WORKING DATA below:

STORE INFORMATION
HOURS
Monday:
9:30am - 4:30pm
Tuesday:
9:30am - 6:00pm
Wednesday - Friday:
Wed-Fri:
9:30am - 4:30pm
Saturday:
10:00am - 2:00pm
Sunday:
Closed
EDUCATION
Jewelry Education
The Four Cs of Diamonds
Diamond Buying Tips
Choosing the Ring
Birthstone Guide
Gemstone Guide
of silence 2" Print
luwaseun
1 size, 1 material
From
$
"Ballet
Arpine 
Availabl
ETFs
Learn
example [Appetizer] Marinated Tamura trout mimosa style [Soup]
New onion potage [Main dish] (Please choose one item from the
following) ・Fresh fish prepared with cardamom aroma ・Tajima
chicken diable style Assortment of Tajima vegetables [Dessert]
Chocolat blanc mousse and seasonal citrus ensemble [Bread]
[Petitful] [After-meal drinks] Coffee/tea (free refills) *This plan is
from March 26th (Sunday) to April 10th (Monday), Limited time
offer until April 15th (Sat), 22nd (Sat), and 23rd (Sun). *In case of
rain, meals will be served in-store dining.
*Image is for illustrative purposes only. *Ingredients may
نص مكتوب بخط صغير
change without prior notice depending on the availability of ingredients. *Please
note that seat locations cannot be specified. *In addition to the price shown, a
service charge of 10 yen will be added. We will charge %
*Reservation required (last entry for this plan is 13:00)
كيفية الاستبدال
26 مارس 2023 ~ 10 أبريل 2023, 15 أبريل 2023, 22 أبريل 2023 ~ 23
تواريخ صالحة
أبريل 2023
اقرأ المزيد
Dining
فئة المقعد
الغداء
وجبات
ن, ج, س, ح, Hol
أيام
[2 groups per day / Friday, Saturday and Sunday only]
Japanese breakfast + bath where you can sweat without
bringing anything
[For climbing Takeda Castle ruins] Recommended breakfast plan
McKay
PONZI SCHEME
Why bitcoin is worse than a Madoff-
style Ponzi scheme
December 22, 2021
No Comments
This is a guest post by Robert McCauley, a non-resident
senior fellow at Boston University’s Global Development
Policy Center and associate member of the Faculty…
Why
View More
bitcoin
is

End of WORKING DATA.

> _EXERCISE GOAL_:
What are the lines above, starting at the one with "9:30am - 6:00pm" and ending at the one with "example [Appetizer] Marinated"? Give them again exactly, and only them.

> _ANSWER TO THIS PROBLEM_:
9:30am - 6:00pm
Wednesday - Friday:
Wed-Fri:
9:30am - 4:30pm
Saturday:
10:00am - 2:00pm
Sunday:
Closed
EDUCATION
Jewelry Education
The Four Cs of Diamonds
Diamond Buying Tips
Choosing the Ring
Birthstone Guide
Gemstone Guide
of silence 2" Print
luwaseun
1 size, 1 material
From
$
"Ballet
Arpine 
Availabl
ETFs
Learn
example [Appetizer] Marinated Tamura trout mimosa style [Soup]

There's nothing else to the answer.